Kate Beaton, the popular cartoonist, drew a hilarious comic called "Young Ada Lovelace" (below). The short version is that Ada's father was Lord Byron, a famous poet who was also famously violent and dissolute. Ada's mother, Anne Isabella Milbanke, worried that Ada would inherit her father's personality and die young and miserable. She theorized that mathematics would counter poetry and unbridled emotions, and taught young Ada advanced mathematics to prevent her from following her father's example.

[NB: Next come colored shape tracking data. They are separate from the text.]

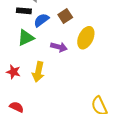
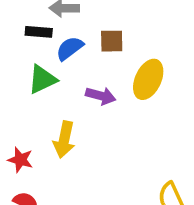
brown square: (65, 16) -> (112, 41), turned 32
red star: (13, 72) -> (20, 160), moved

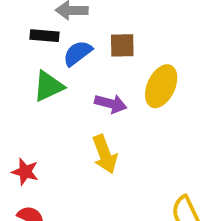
yellow arrow: (64, 140) -> (105, 154), moved, turned -33

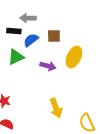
yellow arrow: (105, 154) -> (56, 108), moved

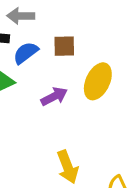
purple arrow: (48, 66) -> (54, 96), turned -42

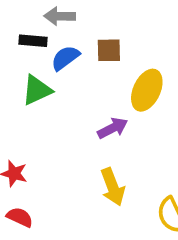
purple arrow: (54, 96) -> (113, 128), moved

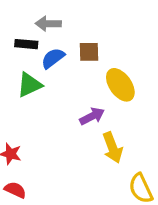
yellow ellipse: (147, 90) -> (120, 85), turned -60
yellow arrow: (113, 187) -> (113, 148), moved

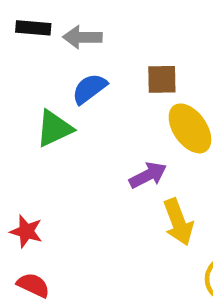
black rectangle: (26, 44) -> (33, 28), moved
brown square: (89, 52) -> (162, 79), moved

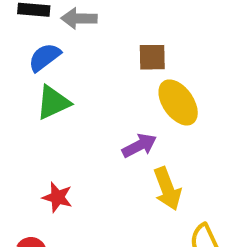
blue semicircle: (89, 89) -> (44, 57), moved
red star: (26, 231) -> (57, 197), moved

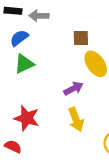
yellow arrow: (167, 189) -> (76, 119), moved
red star: (57, 197) -> (27, 118), size x1.5

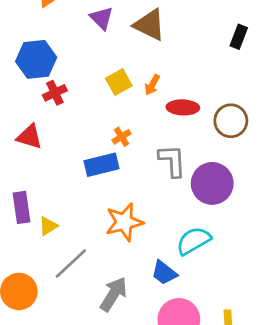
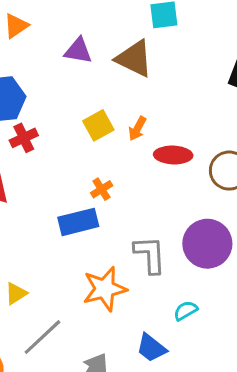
purple triangle: (102, 18) -> (78, 51), turned -35
gray L-shape: (172, 161) -> (150, 255), moved
cyan semicircle: (194, 241) -> (186, 311), size x0.6

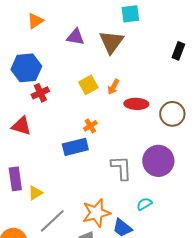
brown triangle: (134, 59) -> (111, 42), turned 40
orange star: (105, 289) -> (96, 213), moved

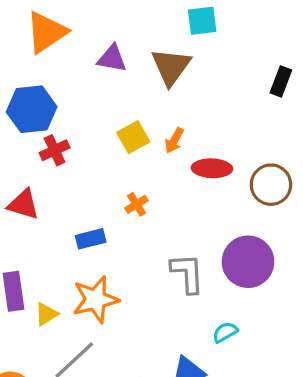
orange triangle: (35, 21) -> (46, 32), size x1.6
blue rectangle: (75, 147) -> (91, 239), moved, size x0.7
orange star: (96, 213) -> (96, 299), moved

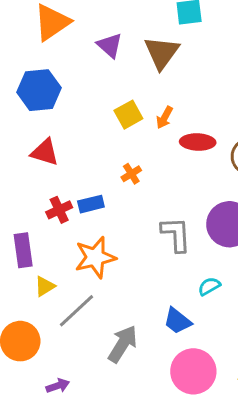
purple triangle: (112, 58) -> (110, 45), turned 32
red cross: (55, 150) -> (59, 210), moved
red triangle: (23, 204) -> (45, 152), moved
yellow triangle: (46, 314) -> (45, 286), moved

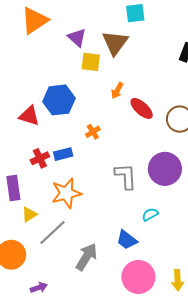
blue hexagon: (39, 90) -> (59, 100), moved
yellow square: (128, 115) -> (91, 62), moved, turned 36
red ellipse: (198, 142) -> (142, 108), turned 40

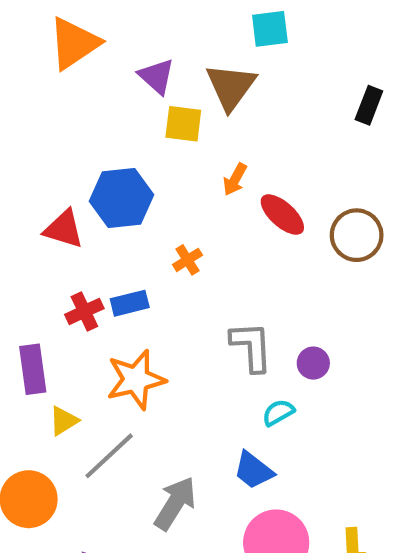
purple circle: (165, 169) -> (313, 363), moved, size x0.5
cyan semicircle: (150, 214) -> (278, 413), moved

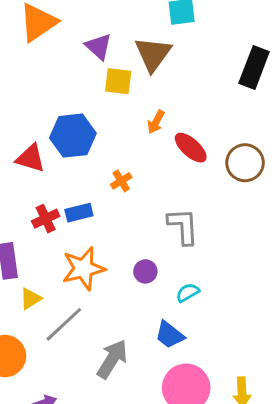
black rectangle: (369, 105) -> (254, 68), size x1.5
gray L-shape: (251, 347) -> (183, 226), moved
purple circle: (313, 363) -> (145, 271), moved

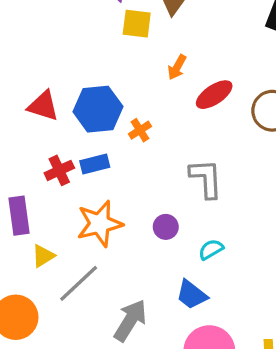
blue hexagon: (73, 136) -> (98, 109), moved
red ellipse: (191, 148) -> (214, 95), turned -76

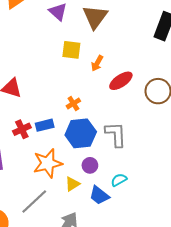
yellow square: (137, 24) -> (71, 50), moved
blue hexagon: (98, 109) -> (81, 133), moved
yellow triangle: (43, 256) -> (72, 184), moved
blue trapezoid: (192, 295) -> (99, 195), moved

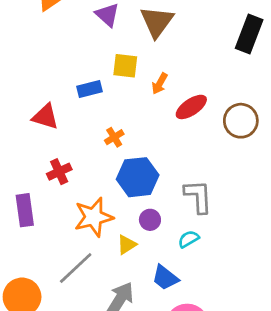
orange cross: (73, 103) -> (114, 137), moved
blue rectangle: (45, 125) -> (89, 89), moved
gray L-shape: (116, 134) -> (198, 196), moved
blue trapezoid: (99, 195) -> (165, 278), moved

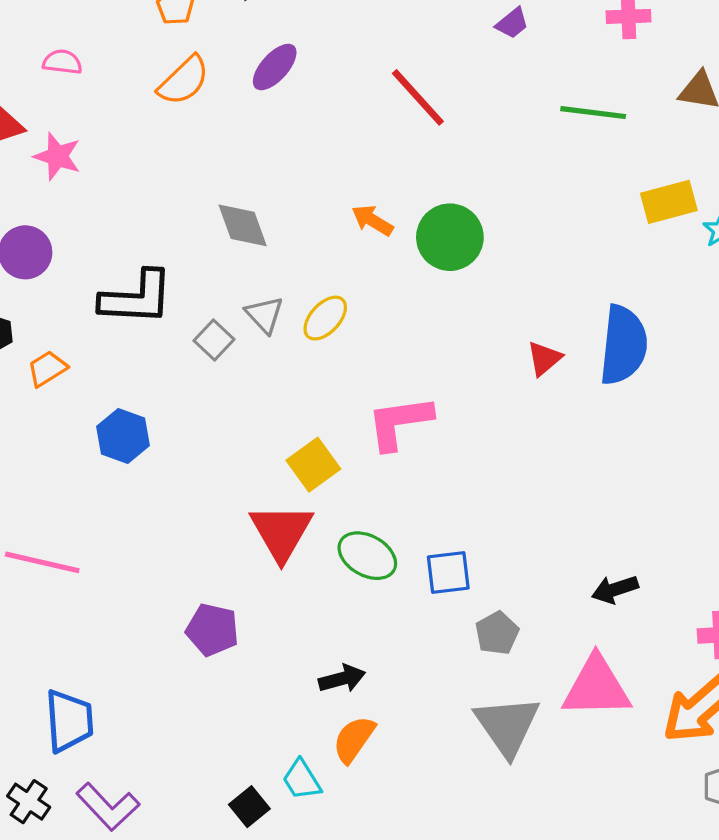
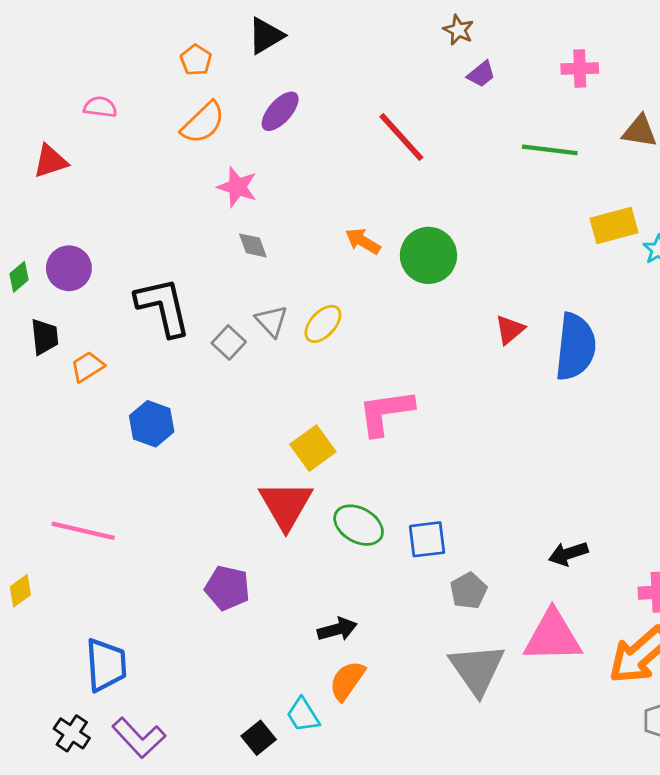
pink star: (57, 156) -> (237, 187), moved
gray diamond: (243, 225) -> (253, 245), size x0.7
black L-shape: (137, 298) -> (163, 307), turned -106
red triangle: (544, 359) -> (510, 330), moved

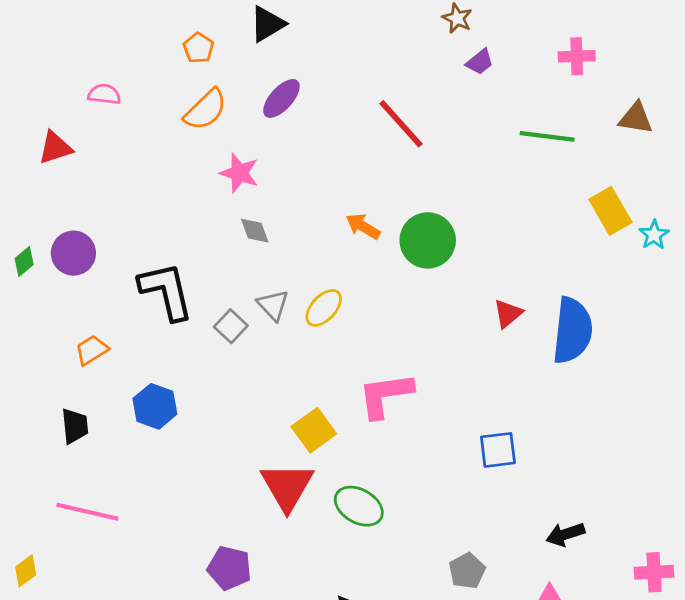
yellow rectangle: (614, 225) -> (610, 211), turned 75
black trapezoid: (45, 337) -> (75, 426), moved
blue square: (427, 539) -> (498, 450), moved

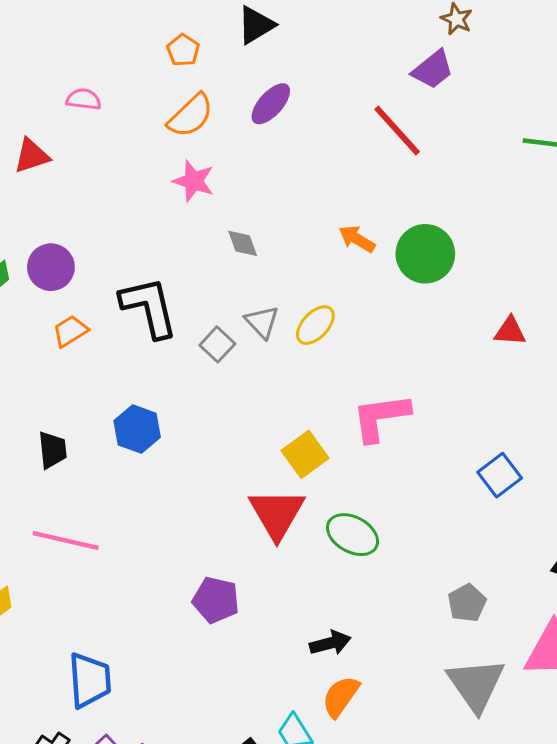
purple trapezoid: (480, 62) -> (433, 70), moved, size x1.4
pink star: (239, 173) -> (194, 181), moved
red triangle: (508, 314) -> (510, 331), turned 44
orange trapezoid: (92, 350) -> (70, 331), moved
blue square: (498, 450) -> (500, 475), turned -30

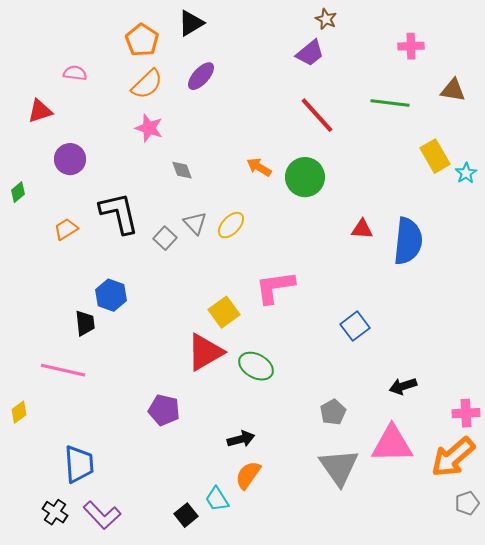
orange pentagon: (183, 50) -> (142, 40), size x1.5
red line: (397, 130) -> (317, 115), moved
purple circle: (51, 267) -> (70, 159), moved
black trapezoid: (52, 450) -> (85, 323), moved
red triangle: (277, 514) -> (205, 352), turned 30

You can get a print of this comic signed by Kate Beaton by donating to the Ada Initiative to support women in open source software, Wikipedia, and similar ares. The next 5 donors at the Ada's Angel level before the close of our fundraising drive on October 31, 2012 will receive a print, in addition to an Ada Initiative t-shirt and/or Ada Lovelace pendant.
Whether or not Ada's mathematics education prevented any poetical tendencies, it allowed her to write the world's first computer program, over 100 years before any general purpose computer was actually built. Perhaps if all women had the opportunity and encouragement to study mathematics, the Computer Age would have started 100 years earlier.